Tech note: ECC keys use key agreement instead of key encipherment, which is a “more secure way to protect session keys and include features such as forward secrecy”, but NSX insists on key encipherment, and, by corollary, insists on RSA.

Find the node id by querying the API. Look for the node_uuid.

curl -s -k --user "$USER_PASS" "https://${CN}/api/v1/node"

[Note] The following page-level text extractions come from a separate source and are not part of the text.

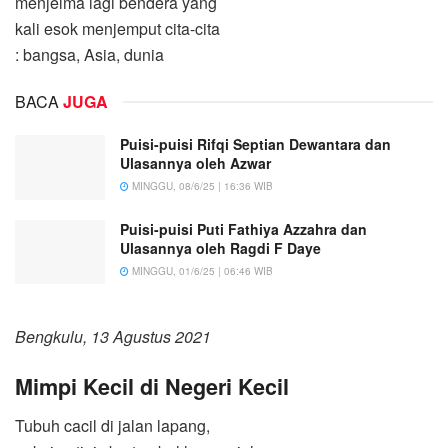
menjelma lagi bendera yang
kali esok menjemput cita-cita
: bangsa, Asia, dunia
BACA
JUGA
Puisi-puisi Rifqi Septian Dewantara dan
Ulasannya oleh Azwar
MINGGU, 08/6/25 | 16:36 WIB
Puisi-puisi Puti Fathiya Azzahra dan
Ulasannya oleh Ragdi F Daye
MINGGU, 01/6/25 | 06:46 WIB
Bengkulu, 13 Agustus 2021
Mimpi Kecil di Negeri Kecil
Tubuh cacil di jalan lapang,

Here’s our output. Our node_uuid is ab413d42-5050-2404-b8b8-bce8b244d217.

{
  "_schema": "NodeProperties",
  "_self": {
    "href": "/node",
    "rel": "self"
  },
  "cli_coredump_config": {
    "global_file_limit": 2,
    "global_frequency_threshold": 600,
    "process_config": []
  },
  "cli_history_size": 100,
  "cli_output_central": false,
  "cli_output_datetime": true,
  "cli_timeout": 600,
  "export_type": "UNRESTRICTED",
  "fully_qualified_domain_name": "nsx.nono.io",
  "hostname": "nsx",
  "kernel_version": "5.15.92-nn2-server",
  "motd": "",
  "node_type": "NSX Manager",
  "node_uuid": "ab413d42-5050-2404-b8b8-bce8b244d217",
  "node_version": "4.1.0.2.0.21761695",
  "product_version": "4.1.0.2.0.21761691",
  "system_datetime": "2023-07-02T16:16:01Z",
  "system_time": 1688314561103,
  "timezone": "Etc/UTC"
}

Now we’re ready to set our certificate. In the following command, replace our certificate id (“724…”) with yours, our node_uuid (“ab413…”) with yours:

curl -X POST -s -k --user "${USER_PASS}" \
  -X POST \
  "https://${CN}/api/v1/trust-management/certificates/72483a4e-e15a-425e-be40-3c96c0b84a5d?action=apply_certificate&service_type=API&node_id=ab413d42-5050-2404-b8b8-bce8b244d217"

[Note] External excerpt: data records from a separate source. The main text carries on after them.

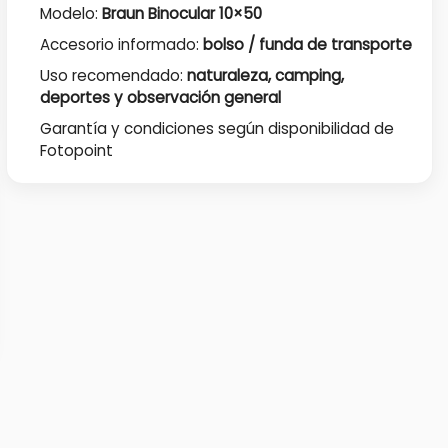
Modelo:
Braun Binocular 10×50
Accesorio informado:
bolso / funda de transporte
Uso recomendado:
naturaleza, camping,
deportes y observación general
Garantía y condiciones según disponibilidad de
Fotopoint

There shouldn’t be any output from this curl; however, if you see the following error message, then you probably forget to set “Service Certificate” to “No” when you imported it. To fix, delete your certificate via the web interface & re-import.

{
  "httpStatus" : "BAD_REQUEST",
  "error_code" : 289,
  "module_name" : "common-services",
  "error_message" : "Principal 'admin' with role '[enterprise_admin]' attempts to delete or modify an object of type nsx$Certificate it doesn't own. (createUser=nsx_policy, allowOverwrite=null)"
}

If you refresh your NSX manager’s webpage, you should see the unadorned padlock. Congratulations, you have set your certificate.

References

Corrections & Updates

2023-07-04

Put the correct error condition when the “Service Certificate” is wrongly set to “Yes”. Added links to various certificates.